Esses sim estão buscando a Deus, mesmo que não saibam disso. Outros têm modelado Deus segundo aquilo que é conveniente ao seu modo de pensar: um deus de supermercado. Esses não estão buscando a Deus, de fato, mas buscando a realização de si mesmos, tendo Ele como um fantoche.

A TRIBUNA - Para o Senhor, qual o significado da Semana Santa?

DOM JOSÉ - Em relação ao significado da Semana Santa, tem um significado muito objetivo: é a expressão máxima do amor de Deus, desse Deus que não parou o seu olhar em nossas limitações, mas nos amou até o fim. 

É expressão desse Deus que, vindo ao nosso encontro, deixando a si mesmo como alimento na Última Ceia, sofrendo todas as todas as torturas e flagelos antes de morrer na Cruz, levou a salvação a todos nós por meio de sua ressurreição, garantindo a cada um de nós a vida.

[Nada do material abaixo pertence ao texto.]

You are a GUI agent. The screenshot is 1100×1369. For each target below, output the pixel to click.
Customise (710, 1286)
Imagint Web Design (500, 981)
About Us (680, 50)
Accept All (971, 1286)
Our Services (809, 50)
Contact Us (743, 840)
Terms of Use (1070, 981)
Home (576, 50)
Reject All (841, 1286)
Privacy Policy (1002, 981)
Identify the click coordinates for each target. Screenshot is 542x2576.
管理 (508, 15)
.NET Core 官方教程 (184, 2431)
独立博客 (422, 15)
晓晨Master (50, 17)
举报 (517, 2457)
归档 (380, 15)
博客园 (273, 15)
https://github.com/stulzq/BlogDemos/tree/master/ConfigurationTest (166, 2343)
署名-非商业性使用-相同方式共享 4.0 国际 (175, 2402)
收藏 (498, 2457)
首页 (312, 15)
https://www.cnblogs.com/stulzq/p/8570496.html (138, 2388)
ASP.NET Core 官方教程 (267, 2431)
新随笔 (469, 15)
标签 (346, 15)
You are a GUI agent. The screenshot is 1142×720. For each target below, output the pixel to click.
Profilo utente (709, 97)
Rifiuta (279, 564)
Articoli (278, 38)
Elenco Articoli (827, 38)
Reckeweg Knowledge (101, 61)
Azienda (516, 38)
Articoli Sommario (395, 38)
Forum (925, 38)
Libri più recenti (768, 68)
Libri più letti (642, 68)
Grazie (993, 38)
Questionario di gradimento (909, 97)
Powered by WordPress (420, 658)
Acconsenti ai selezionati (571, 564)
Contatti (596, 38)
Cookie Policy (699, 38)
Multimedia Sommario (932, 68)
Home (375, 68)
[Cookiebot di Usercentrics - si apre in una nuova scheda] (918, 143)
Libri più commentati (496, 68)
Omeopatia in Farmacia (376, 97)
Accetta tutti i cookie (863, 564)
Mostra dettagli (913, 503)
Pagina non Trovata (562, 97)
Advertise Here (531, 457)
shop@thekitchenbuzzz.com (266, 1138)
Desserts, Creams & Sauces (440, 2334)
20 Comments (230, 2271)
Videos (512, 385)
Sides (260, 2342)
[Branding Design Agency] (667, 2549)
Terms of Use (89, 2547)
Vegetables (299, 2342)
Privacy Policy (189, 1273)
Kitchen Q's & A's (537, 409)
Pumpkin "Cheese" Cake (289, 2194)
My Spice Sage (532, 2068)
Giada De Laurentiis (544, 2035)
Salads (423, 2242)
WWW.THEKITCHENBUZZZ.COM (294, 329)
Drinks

Agora, para mim, a Semana Santa possui um significado particular, pois, como arcebispo, sou convidado, de forma particular, a me unir a Cristo em todos os mistérios que nós celebramos: a Ceia, estou ali com Ele oferecendo a mim mesmo na Eucaristia; na Cruz, sou com Ele crucificado; na ressurreição, também eu saio com Cristo do sepulcro. Porque isso faz parte da vida que nós, que assumimos o sacerdócio de Cristo na sua plenitude, devemos viver: estarmos plenamente unidos a Cristo.